### Problem statement
All entries are to be returned verbatim.

### Listed records
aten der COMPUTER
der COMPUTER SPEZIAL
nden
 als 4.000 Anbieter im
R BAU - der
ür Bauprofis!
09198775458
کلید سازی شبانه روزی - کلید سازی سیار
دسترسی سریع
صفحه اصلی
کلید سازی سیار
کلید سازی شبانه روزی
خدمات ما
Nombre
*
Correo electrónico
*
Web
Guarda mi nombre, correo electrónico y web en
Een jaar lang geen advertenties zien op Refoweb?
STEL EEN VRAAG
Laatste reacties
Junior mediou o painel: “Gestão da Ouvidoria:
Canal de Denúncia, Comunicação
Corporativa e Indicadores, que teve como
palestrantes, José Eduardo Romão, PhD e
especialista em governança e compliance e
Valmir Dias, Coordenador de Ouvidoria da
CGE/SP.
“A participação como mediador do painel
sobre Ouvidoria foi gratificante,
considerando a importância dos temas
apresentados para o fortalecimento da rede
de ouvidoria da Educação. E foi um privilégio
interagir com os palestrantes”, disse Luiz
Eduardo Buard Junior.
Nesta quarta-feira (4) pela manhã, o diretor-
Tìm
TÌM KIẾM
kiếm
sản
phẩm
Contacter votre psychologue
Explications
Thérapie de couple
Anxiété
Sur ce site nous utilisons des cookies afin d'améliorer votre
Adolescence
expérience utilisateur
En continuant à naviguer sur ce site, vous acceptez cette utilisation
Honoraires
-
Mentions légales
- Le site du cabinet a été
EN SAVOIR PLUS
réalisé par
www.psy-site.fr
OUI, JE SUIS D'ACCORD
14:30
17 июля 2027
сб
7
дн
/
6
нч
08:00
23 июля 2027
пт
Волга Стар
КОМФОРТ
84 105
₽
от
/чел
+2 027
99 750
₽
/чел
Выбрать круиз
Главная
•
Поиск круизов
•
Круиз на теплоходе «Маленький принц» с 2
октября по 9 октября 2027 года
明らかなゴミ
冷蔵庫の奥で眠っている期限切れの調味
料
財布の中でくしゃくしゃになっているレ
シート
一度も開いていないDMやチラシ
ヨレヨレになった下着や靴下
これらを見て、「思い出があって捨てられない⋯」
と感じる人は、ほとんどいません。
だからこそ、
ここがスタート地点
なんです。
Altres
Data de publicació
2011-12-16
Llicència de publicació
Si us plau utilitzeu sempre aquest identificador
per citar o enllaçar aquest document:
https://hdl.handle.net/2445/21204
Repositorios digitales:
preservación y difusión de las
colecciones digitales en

### Solution for this problem
aten der COMPUTER
der COMPUTER SPEZIAL
nden
 als 4.000 Anbieter im
R BAU - der
ür Bauprofis!
09198775458
کلید سازی شبانه روزی - کلید سازی سیار
دسترسی سریع
صفحه اصلی
کلید سازی سیار
کلید سازی شبانه روزی
خدمات ما
Nombre
*
Correo electrónico
*
Web
Guarda mi nombre, correo electrónico y web en
Een jaar lang geen advertenties zien op Refoweb?
STEL EEN VRAAG
Laatste reacties
Junior mediou o painel: “Gestão da Ouvidoria:
Canal de Denúncia, Comunicação
Corporativa e Indicadores, que teve como
palestrantes, José Eduardo Romão, PhD e
especialista em governança e compliance e
Valmir Dias, Coordenador de Ouvidoria da
CGE/SP.
“A participação como mediador do painel
sobre Ouvidoria foi gratificante,
considerando a importância dos temas
apresentados para o fortalecimento da rede
de ouvidoria da Educação. E foi um privilégio
interagir com os palestrantes”, disse Luiz
Eduardo Buard Junior.
Nesta quarta-feira (4) pela manhã, o diretor-
Tìm
TÌM KIẾM
kiếm
sản
phẩm
Contacter votre psychologue
Explications
Thérapie de couple
Anxiété
Sur ce site nous utilisons des cookies afin d'améliorer votre
Adolescence
expérience utilisateur
En continuant à naviguer sur ce site, vous acceptez cette utilisation
Honoraires
-
Mentions légales
- Le site du cabinet a été
EN SAVOIR PLUS
réalisé par
www.psy-site.fr
OUI, JE SUIS D'ACCORD
14:30
17 июля 2027
сб
7
дн
/
6
нч
08:00
23 июля 2027
пт
Волга Стар
КОМФОРТ
84 105
₽
от
/чел
+2 027
99 750
₽
/чел
Выбрать круиз
Главная
•
Поиск круизов
•
Круиз на теплоходе «Маленький принц» с 2
октября по 9 октября 2027 года
明らかなゴミ
冷蔵庫の奥で眠っている期限切れの調味
料
財布の中でくしゃくしゃになっているレ
シート
一度も開いていないDMやチラシ
ヨレヨレになった下着や靴下
これらを見て、「思い出があって捨てられない⋯」
と感じる人は、ほとんどいません。
だからこそ、
ここがスタート地点
なんです。
Altres
Data de publicació
2011-12-16
Llicència de publicació
Si us plau utilitzeu sempre aquest identificador
per citar o enllaçar aquest document:
https://hdl.handle.net/2445/21204
Repositorios digitales:
preservación y difusión de las
colecciones digitales en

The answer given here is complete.